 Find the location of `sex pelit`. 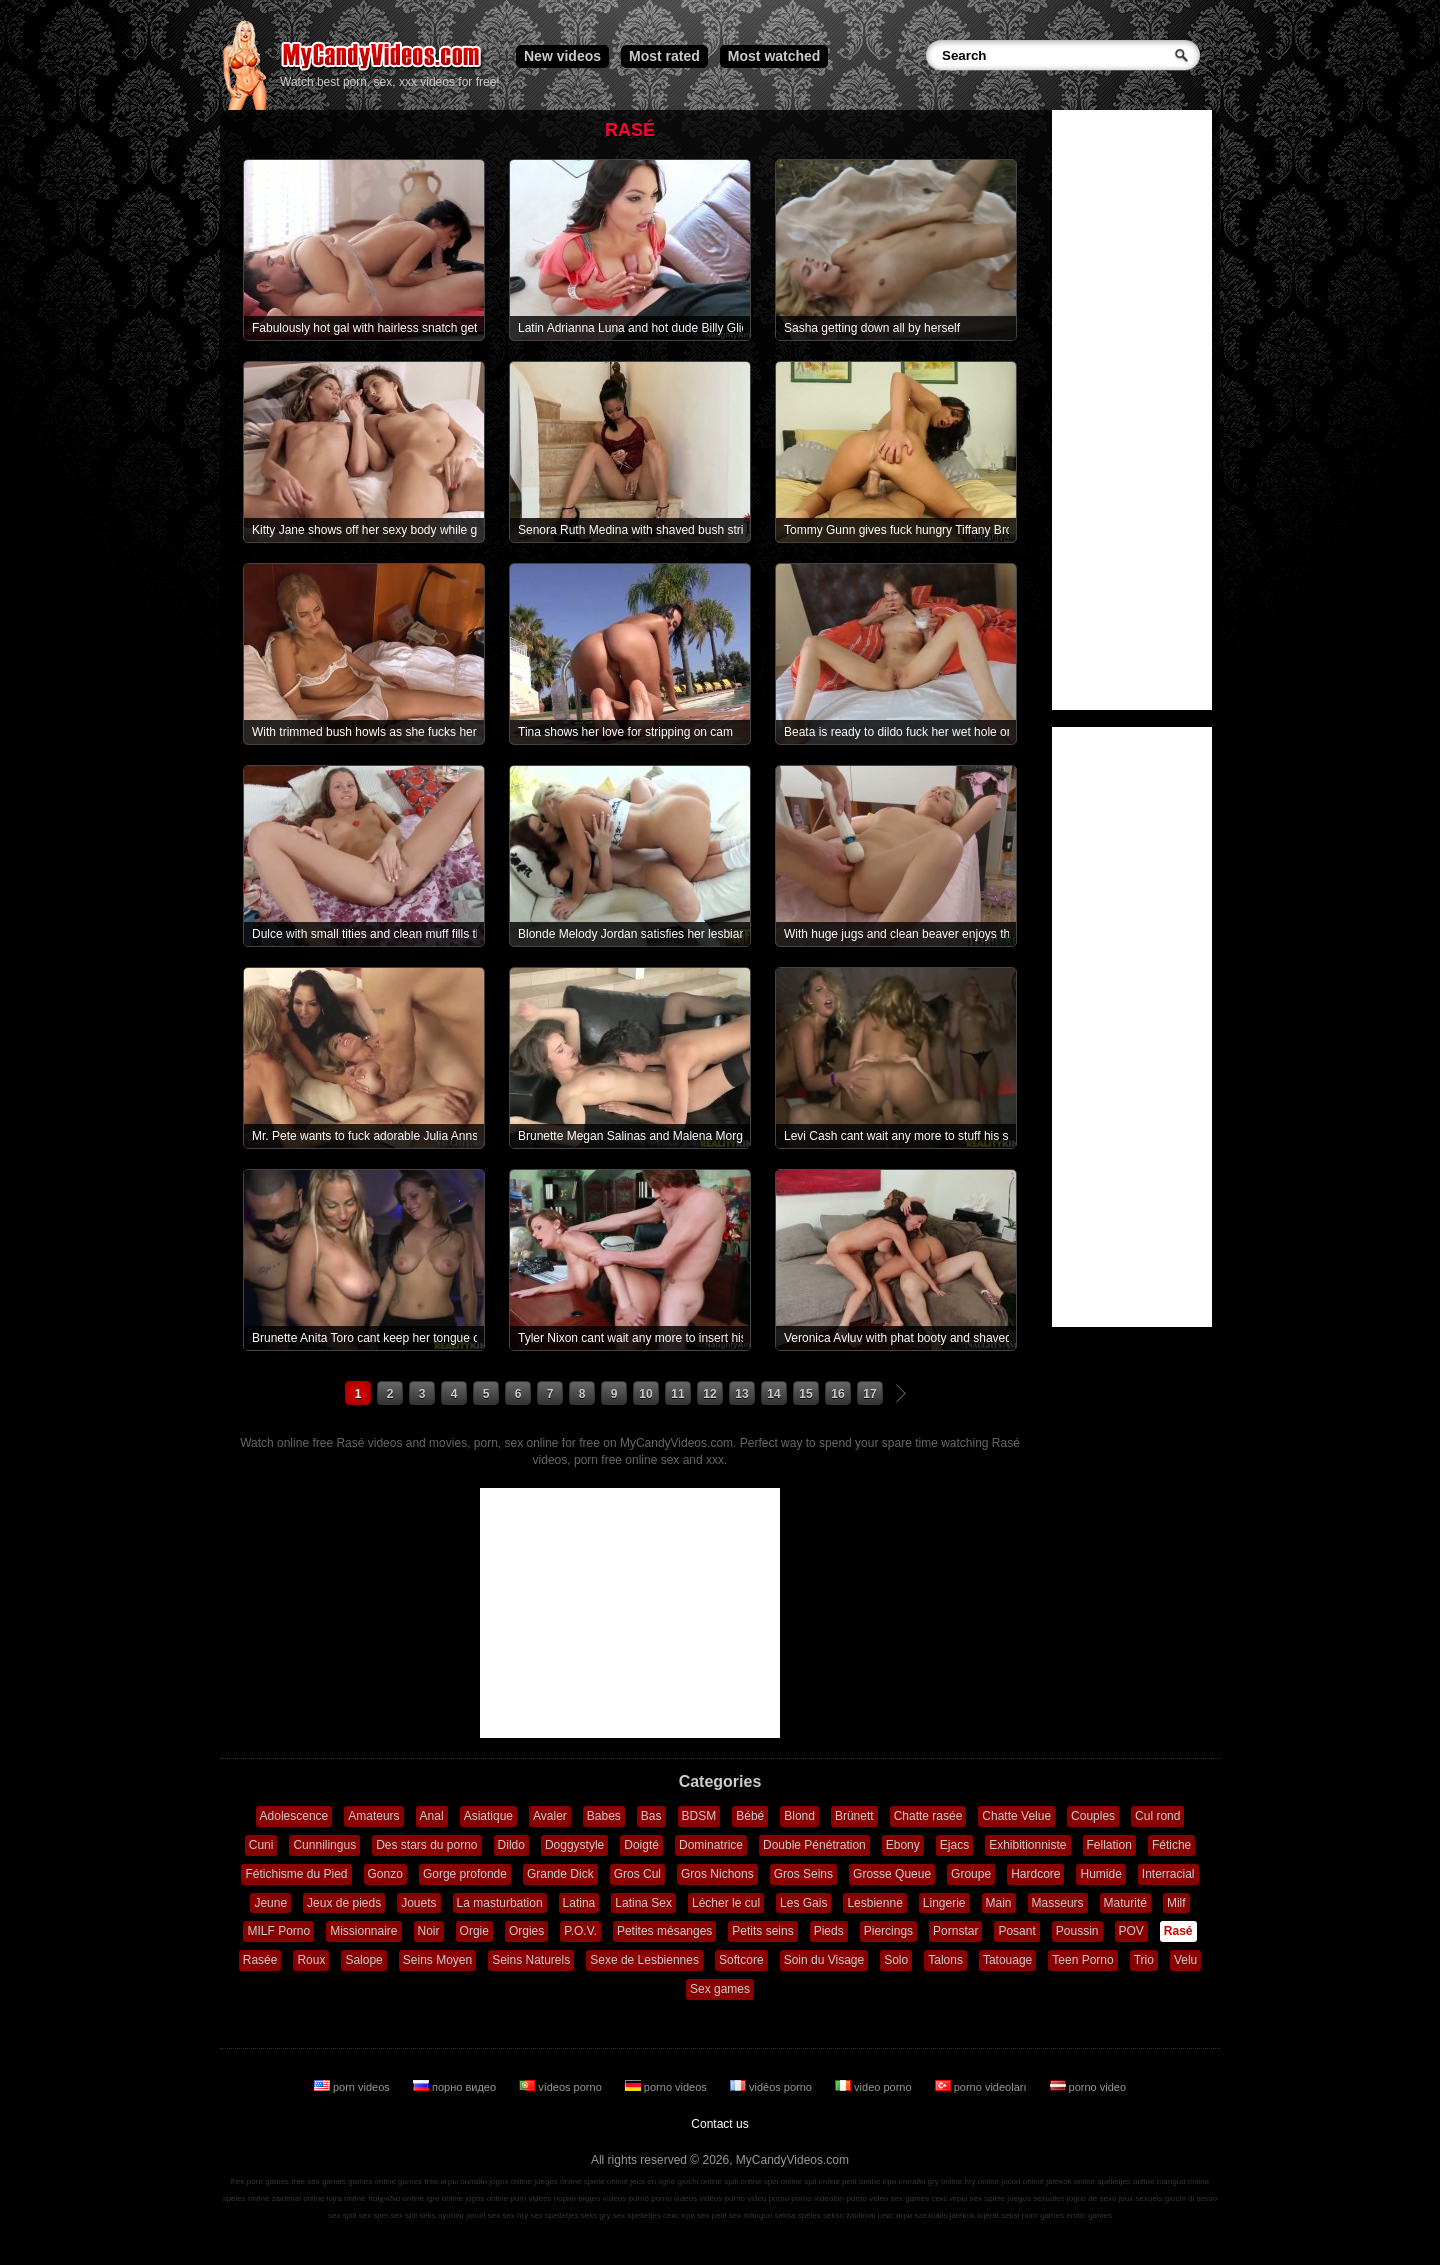

sex pelit is located at coordinates (711, 2215).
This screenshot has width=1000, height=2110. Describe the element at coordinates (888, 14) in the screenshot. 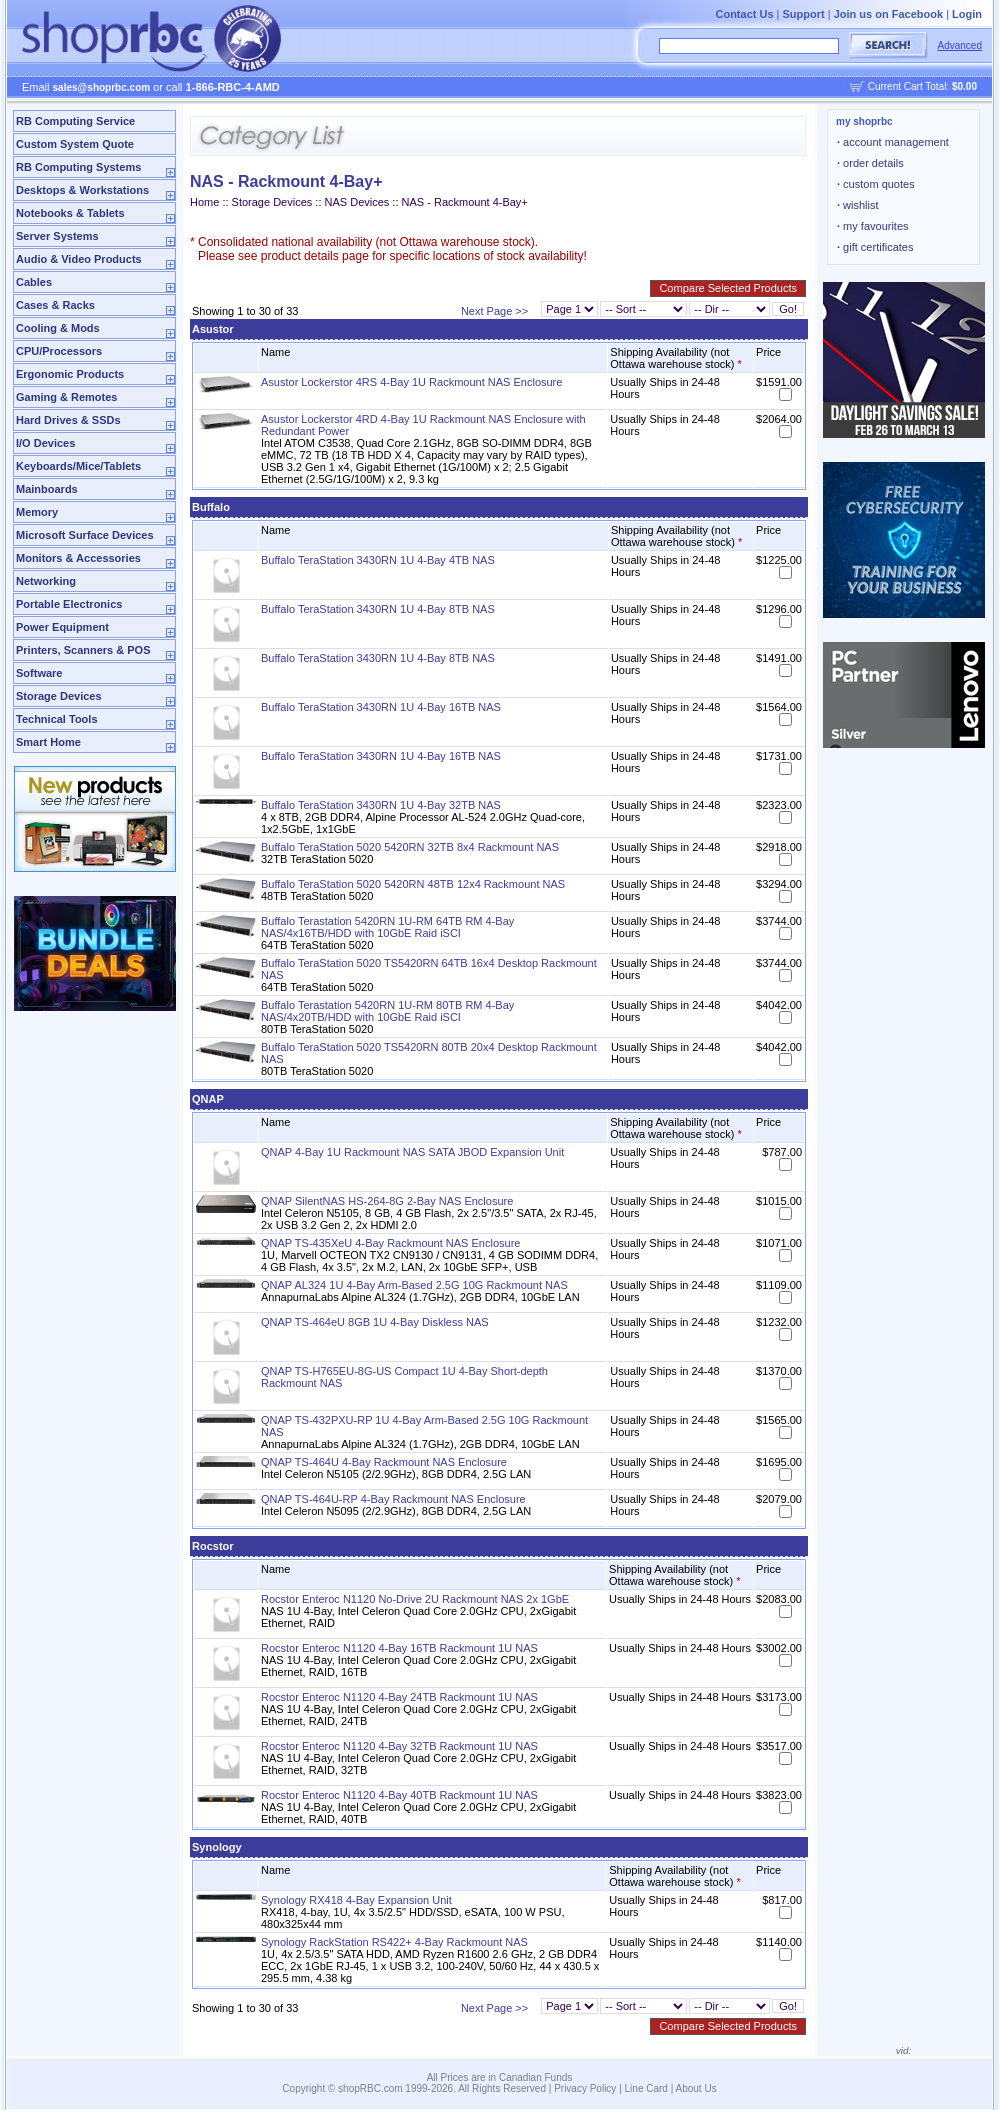

I see `Join us on Facebook` at that location.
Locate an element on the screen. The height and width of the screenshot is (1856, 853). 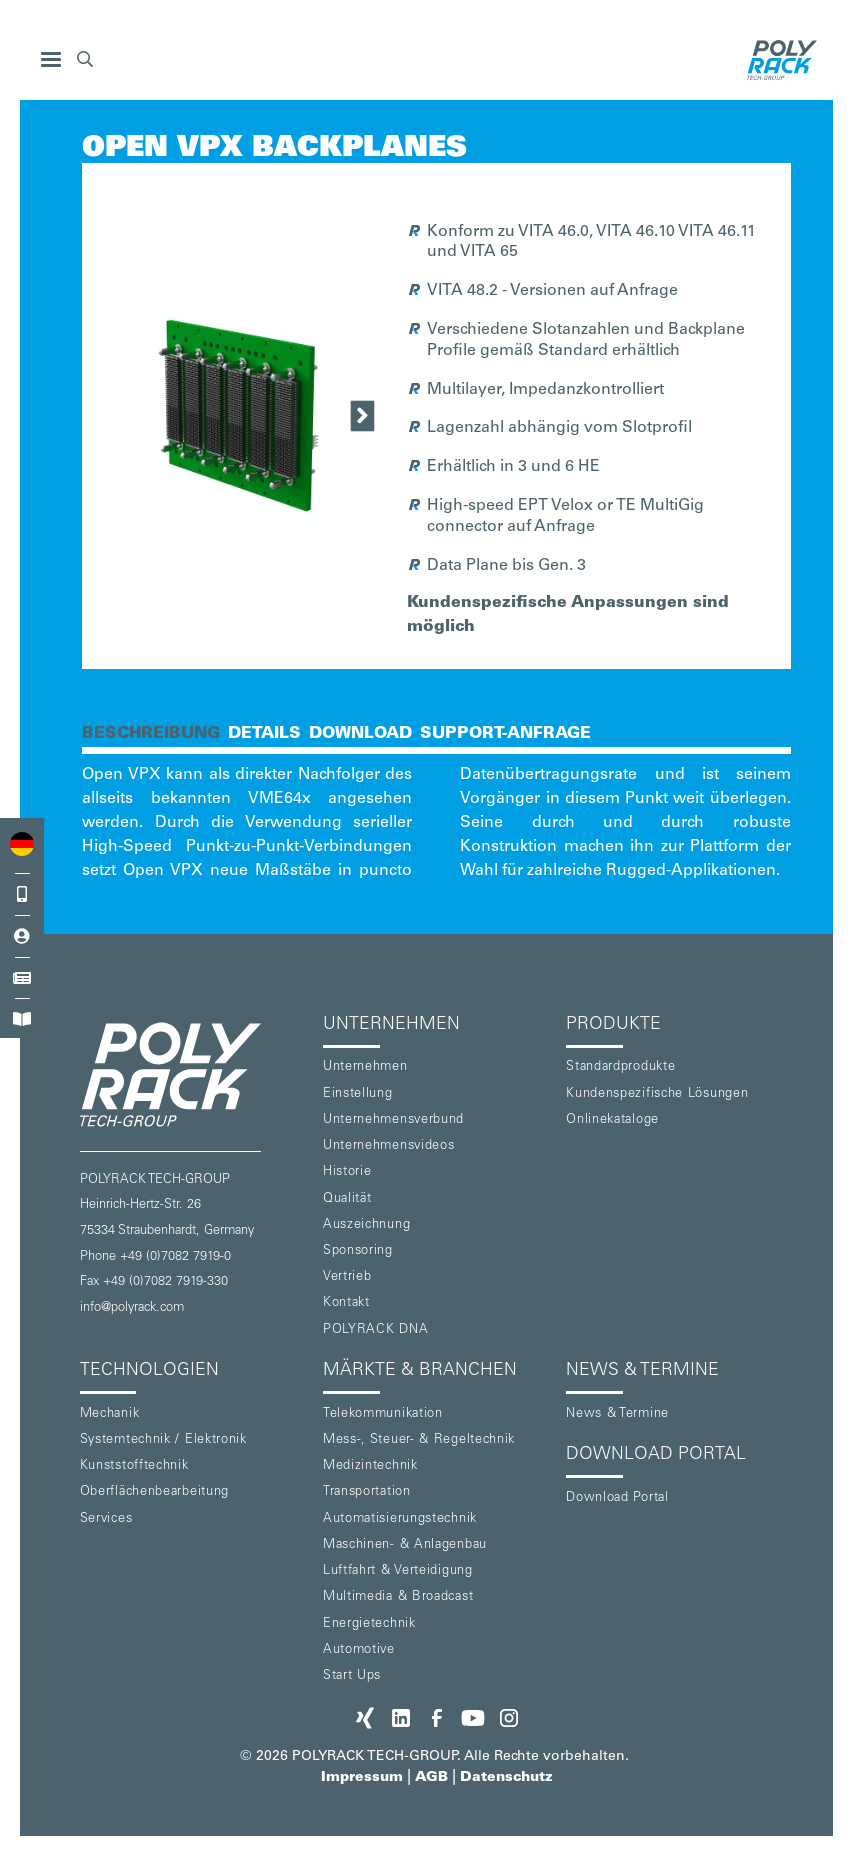
Datenschutz is located at coordinates (506, 1778).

_ _ _ _ _

*Required work*. Transcribe each entry above exactly, apart from the pictures.

*Output*.
 Find the location of `sex pelit`. 

sex pelit is located at coordinates (711, 2215).
This screenshot has width=1000, height=2110. Describe the element at coordinates (888, 14) in the screenshot. 

I see `Join us on Facebook` at that location.
Locate an element on the screen. The height and width of the screenshot is (1856, 853). 
Datenschutz is located at coordinates (506, 1778).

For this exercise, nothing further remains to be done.